- Exercise description:
Extract the first line through the line containing "Professionals" from the listing below, exactly as written.

- Data to use:
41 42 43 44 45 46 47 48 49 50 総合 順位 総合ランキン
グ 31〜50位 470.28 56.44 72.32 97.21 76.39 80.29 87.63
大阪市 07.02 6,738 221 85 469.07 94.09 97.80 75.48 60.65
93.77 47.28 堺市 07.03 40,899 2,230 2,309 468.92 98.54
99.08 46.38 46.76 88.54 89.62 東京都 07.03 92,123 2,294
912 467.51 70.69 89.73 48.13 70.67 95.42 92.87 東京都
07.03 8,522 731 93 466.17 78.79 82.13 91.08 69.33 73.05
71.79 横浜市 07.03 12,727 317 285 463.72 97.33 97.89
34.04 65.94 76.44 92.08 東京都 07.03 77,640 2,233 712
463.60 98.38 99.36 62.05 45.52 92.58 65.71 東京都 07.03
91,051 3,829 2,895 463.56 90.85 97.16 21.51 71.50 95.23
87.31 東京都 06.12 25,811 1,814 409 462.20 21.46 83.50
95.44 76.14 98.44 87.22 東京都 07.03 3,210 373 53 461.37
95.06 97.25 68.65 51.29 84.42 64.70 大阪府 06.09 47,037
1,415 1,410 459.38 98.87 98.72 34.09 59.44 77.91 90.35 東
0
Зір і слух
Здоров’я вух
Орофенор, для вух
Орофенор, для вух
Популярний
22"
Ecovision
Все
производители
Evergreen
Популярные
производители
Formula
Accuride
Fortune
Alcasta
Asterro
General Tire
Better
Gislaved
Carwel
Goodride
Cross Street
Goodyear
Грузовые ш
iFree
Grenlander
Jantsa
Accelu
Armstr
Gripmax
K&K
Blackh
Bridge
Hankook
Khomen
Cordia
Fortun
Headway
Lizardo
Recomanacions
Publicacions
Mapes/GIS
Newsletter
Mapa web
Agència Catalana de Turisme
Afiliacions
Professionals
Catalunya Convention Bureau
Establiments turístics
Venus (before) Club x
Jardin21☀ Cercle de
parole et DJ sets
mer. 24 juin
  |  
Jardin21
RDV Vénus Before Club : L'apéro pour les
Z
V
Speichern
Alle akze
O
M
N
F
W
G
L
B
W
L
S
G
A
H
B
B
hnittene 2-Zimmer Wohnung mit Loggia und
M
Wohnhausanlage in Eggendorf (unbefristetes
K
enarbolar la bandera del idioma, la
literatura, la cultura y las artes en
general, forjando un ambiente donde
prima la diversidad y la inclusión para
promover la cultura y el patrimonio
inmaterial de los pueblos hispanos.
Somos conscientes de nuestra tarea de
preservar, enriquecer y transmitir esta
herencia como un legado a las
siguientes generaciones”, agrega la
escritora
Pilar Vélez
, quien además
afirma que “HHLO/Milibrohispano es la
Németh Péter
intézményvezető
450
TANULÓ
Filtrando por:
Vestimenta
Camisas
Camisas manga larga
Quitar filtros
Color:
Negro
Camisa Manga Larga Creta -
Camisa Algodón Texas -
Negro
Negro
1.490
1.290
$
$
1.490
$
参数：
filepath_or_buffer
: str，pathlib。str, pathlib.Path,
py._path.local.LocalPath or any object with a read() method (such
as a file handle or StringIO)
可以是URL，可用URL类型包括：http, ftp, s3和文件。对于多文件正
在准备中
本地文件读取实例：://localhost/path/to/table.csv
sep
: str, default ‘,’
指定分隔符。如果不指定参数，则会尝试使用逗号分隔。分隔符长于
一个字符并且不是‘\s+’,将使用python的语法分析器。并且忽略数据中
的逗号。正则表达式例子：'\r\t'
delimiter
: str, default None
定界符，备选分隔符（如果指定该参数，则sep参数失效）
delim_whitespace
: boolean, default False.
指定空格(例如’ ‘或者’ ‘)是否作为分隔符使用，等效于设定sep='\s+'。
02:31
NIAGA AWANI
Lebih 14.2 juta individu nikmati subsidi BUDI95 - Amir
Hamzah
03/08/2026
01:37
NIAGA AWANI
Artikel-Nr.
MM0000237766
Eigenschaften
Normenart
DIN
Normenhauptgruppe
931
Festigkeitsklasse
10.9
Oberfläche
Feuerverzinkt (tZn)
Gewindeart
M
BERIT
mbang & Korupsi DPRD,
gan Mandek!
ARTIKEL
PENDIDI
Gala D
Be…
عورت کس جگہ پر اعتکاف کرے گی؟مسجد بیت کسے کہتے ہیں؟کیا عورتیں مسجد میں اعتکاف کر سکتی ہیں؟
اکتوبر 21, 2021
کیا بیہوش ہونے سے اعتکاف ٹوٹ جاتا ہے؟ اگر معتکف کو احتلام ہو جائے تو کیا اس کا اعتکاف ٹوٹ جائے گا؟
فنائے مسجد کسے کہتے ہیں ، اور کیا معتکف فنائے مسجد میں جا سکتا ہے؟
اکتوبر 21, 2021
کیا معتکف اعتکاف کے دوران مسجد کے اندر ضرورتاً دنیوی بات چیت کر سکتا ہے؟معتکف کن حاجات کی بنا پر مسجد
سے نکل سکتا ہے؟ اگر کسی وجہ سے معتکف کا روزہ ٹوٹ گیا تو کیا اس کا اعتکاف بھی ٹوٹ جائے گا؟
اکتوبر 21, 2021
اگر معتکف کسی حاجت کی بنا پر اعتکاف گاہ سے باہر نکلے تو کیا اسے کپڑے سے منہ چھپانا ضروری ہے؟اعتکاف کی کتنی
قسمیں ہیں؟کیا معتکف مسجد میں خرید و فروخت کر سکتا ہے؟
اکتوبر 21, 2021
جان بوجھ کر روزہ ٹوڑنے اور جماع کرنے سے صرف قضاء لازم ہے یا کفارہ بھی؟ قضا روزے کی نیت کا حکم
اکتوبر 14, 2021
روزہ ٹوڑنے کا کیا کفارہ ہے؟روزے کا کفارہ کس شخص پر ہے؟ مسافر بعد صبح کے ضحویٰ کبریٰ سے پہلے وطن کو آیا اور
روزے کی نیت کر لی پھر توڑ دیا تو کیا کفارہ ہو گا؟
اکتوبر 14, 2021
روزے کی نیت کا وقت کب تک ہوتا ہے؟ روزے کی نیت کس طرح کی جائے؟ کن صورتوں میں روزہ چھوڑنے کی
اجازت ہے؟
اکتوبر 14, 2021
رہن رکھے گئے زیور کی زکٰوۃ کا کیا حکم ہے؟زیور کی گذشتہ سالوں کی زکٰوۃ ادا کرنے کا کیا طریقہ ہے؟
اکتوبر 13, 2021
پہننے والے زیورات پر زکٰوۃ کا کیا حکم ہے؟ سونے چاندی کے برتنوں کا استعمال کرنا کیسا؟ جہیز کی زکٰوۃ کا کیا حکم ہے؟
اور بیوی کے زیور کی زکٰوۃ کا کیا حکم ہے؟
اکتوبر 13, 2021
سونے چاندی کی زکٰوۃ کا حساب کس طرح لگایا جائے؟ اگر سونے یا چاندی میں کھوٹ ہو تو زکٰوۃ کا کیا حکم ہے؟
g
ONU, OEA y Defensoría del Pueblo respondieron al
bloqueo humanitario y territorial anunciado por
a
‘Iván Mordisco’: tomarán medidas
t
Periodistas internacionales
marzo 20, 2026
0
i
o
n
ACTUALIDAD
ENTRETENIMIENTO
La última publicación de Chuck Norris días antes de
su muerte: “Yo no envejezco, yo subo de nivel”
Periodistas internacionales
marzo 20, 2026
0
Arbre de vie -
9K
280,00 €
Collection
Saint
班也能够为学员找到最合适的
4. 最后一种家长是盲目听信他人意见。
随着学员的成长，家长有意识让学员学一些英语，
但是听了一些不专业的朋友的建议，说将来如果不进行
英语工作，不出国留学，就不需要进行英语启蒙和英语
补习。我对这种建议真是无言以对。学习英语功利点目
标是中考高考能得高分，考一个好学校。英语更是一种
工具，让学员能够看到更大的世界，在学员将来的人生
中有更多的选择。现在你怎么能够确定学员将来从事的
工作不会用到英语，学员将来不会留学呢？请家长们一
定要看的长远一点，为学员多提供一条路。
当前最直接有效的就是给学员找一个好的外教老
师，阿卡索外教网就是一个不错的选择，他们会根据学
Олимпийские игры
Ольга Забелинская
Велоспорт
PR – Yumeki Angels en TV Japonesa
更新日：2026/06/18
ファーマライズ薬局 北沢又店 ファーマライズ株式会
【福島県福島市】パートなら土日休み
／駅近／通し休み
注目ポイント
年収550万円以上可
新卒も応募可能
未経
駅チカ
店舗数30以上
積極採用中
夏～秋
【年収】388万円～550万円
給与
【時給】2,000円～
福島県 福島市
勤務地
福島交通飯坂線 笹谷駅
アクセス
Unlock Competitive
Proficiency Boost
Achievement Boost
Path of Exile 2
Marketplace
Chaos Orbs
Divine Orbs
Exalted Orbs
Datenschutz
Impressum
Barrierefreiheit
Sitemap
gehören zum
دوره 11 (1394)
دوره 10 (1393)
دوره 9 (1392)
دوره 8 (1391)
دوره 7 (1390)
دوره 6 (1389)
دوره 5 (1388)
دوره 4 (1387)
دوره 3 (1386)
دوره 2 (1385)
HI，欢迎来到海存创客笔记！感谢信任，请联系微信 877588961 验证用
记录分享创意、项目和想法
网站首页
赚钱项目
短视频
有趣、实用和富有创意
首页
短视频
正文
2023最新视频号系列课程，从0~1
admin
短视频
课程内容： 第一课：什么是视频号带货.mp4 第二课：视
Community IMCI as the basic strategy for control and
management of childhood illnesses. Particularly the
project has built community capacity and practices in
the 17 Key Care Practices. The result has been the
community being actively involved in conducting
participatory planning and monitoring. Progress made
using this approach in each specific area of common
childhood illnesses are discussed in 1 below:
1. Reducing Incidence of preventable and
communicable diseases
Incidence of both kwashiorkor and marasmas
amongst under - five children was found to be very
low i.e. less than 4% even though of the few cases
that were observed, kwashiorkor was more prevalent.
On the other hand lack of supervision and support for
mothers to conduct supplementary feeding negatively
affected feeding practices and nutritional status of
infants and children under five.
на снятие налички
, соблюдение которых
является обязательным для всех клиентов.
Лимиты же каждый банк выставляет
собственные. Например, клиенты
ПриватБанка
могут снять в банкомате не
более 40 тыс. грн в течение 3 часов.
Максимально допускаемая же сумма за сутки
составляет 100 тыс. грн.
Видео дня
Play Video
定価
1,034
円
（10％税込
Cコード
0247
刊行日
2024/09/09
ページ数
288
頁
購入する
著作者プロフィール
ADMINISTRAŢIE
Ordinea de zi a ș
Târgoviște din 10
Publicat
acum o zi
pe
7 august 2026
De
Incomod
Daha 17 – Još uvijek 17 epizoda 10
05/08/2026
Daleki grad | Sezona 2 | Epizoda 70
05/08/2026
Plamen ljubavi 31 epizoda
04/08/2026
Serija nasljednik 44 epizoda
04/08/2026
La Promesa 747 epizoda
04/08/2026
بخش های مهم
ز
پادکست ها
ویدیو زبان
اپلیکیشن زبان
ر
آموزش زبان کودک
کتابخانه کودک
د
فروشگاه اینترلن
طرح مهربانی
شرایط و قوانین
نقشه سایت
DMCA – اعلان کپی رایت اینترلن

- Answer to this problem:
41 42 43 44 45 46 47 48 49 50 総合 順位 総合ランキン
グ 31〜50位 470.28 56.44 72.32 97.21 76.39 80.29 87.63
大阪市 07.02 6,738 221 85 469.07 94.09 97.80 75.48 60.65
93.77 47.28 堺市 07.03 40,899 2,230 2,309 468.92 98.54
99.08 46.38 46.76 88.54 89.62 東京都 07.03 92,123 2,294
912 467.51 70.69 89.73 48.13 70.67 95.42 92.87 東京都
07.03 8,522 731 93 466.17 78.79 82.13 91.08 69.33 73.05
71.79 横浜市 07.03 12,727 317 285 463.72 97.33 97.89
34.04 65.94 76.44 92.08 東京都 07.03 77,640 2,233 712
463.60 98.38 99.36 62.05 45.52 92.58 65.71 東京都 07.03
91,051 3,829 2,895 463.56 90.85 97.16 21.51 71.50 95.23
87.31 東京都 06.12 25,811 1,814 409 462.20 21.46 83.50
95.44 76.14 98.44 87.22 東京都 07.03 3,210 373 53 461.37
95.06 97.25 68.65 51.29 84.42 64.70 大阪府 06.09 47,037
1,415 1,410 459.38 98.87 98.72 34.09 59.44 77.91 90.35 東
0
Зір і слух
Здоров’я вух
Орофенор, для вух
Орофенор, для вух
Популярний
22"
Ecovision
Все
производители
Evergreen
Популярные
производители
Formula
Accuride
Fortune
Alcasta
Asterro
General Tire
Better
Gislaved
Carwel
Goodride
Cross Street
Goodyear
Грузовые ш
iFree
Grenlander
Jantsa
Accelu
Armstr
Gripmax
K&K
Blackh
Bridge
Hankook
Khomen
Cordia
Fortun
Headway
Lizardo
Recomanacions
Publicacions
Mapes/GIS
Newsletter
Mapa web
Agència Catalana de Turisme
Afiliacions
Professionals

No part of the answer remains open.